## ASSIGNMENT
Nothing should differ between your answer and the records below.

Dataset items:
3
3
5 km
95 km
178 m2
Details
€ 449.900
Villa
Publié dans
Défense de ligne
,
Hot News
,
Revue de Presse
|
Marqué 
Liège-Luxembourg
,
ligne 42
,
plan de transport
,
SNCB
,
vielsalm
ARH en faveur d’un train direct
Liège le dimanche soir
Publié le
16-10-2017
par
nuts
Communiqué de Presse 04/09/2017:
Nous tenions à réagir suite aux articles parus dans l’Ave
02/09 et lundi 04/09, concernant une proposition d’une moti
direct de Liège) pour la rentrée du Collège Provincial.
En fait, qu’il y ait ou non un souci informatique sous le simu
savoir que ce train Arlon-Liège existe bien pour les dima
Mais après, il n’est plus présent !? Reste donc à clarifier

## ANSWER TO THIS EXERCISE
3
3
5 km
95 km
178 m2
Details
€ 449.900
Villa
Publié dans
Défense de ligne
,
Hot News
,
Revue de Presse
|
Marqué 
Liège-Luxembourg
,
ligne 42
,
plan de transport
,
SNCB
,
vielsalm
ARH en faveur d’un train direct
Liège le dimanche soir
Publié le
16-10-2017
par
nuts
Communiqué de Presse 04/09/2017:
Nous tenions à réagir suite aux articles parus dans l’Ave
02/09 et lundi 04/09, concernant une proposition d’une moti
direct de Liège) pour la rentrée du Collège Provincial.
En fait, qu’il y ait ou non un souci informatique sous le simu
savoir que ce train Arlon-Liège existe bien pour les dima
Mais après, il n’est plus présent !? Reste donc à clarifier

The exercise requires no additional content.